El problema no es ese, me temo. El problema es que cada nuevo gobierno lleva consigo una nueva reforma educativa. Cada nuevo impulso electoral trae supuestos aires renovadores que lo único que hacen es entrar aquí como un elefante en una cacharrería, dejándolo todo a los pies de los caballos hasta que lleguen las siguientes elecciones y haya que remover el barro de nuevo. En el fondo aquí a muy poca gente le preocupa la calidad de la enseñanza, y en especial de un sistema público que desde ciertos sectores del poder se está convirtiendo, a golpe de decreto ley, en un gueto para los más desfavorecidos, dejando las aulas nobles de la enseñanza privada y concertada para todos aquellos que tengan posibilidades económicas mayores. Y esto no tiene nada que ver con la calidad de la enseñanza, sino con un filtro social y económico tan lamentable como sonrojante para un país que se precia tanto de su calidad de vida.
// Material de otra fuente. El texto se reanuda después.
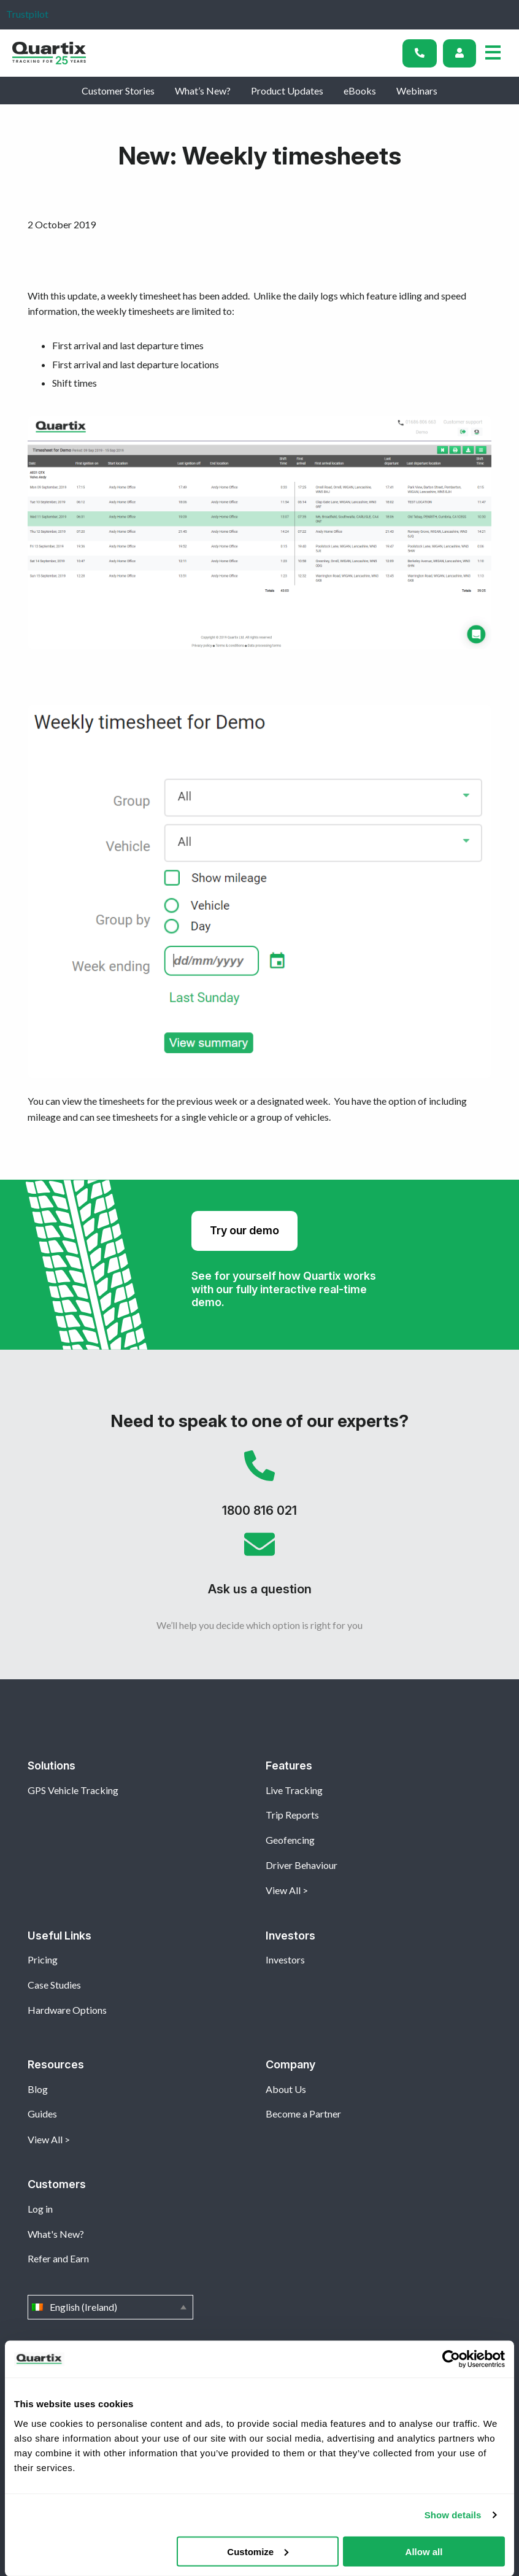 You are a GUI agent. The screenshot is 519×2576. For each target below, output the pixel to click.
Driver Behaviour (301, 1865)
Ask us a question (259, 1568)
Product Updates (287, 90)
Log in (40, 2208)
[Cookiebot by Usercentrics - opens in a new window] (451, 2359)
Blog (38, 2089)
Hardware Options (67, 2010)
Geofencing (290, 1840)
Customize (257, 2551)
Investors (285, 1959)
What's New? (56, 2234)
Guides (42, 2113)
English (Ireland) (110, 2307)
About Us (286, 2089)
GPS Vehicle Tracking (73, 1790)
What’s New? (203, 90)
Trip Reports (292, 1814)
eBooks (360, 90)
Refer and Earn (58, 2258)
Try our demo (244, 1230)
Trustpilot (27, 14)
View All (283, 1890)
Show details (453, 2515)
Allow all (424, 2551)
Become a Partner (303, 2113)
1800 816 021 (259, 1489)
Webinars (416, 90)
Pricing (43, 1959)
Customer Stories (118, 90)
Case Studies (54, 1984)
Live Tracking (294, 1790) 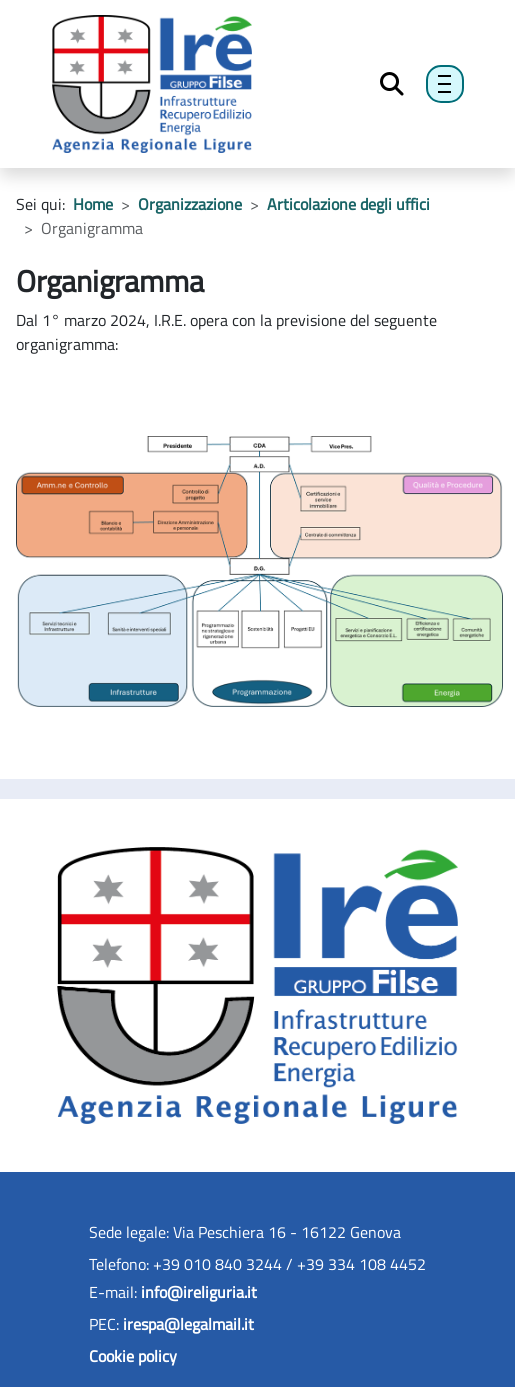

No sé bien qué futuro tiene todo esto. La oposición ya ha anunciado, por si hacía falta la aclaración, que en cuanto vuelva a tener el control del gobierno le faltará tiempo para meterse manos a la obra con una derogación de la actual ley para reemplazarla por otra nueva. Ojalá llegue el día en que se produzca un acuerdo entre todos los partidos (o al menos una mayoría significativa, por lo menos) que, como en otros países de Europa, deje la educación al margen de todas esas batallas políticas de corte nacionalista, ideológico o manipulador que con tanto interés se manejan dentro de estas confusas fronteras ibéricas en que vivimos. Ojalá, ya que estamos, que dejen participar a los miembros de la comunidad educativa en la redacción de ese proyecto amparado por ley de los propios partidos políticos y sus intereses de a cuatro años vista. Mientras tanto podemos protestar, claro que sí, y debemos protestar, pero mucho me temo que no vamos a hacer otra cosa que ser marionetas en ese teatro donde partidos, sindicatos y medios de comunicación gustan tanto de tirarse las cifras a las cabezas de los otros. Mientras el sistema educativo y en especial la enseñanza pública sigan siendo una caverna oscura, un trastero o un mero almacén al que tiramos todo lo que no nos gusta, no nos renta o no nos interesa, no vamos a ir ninguna parte.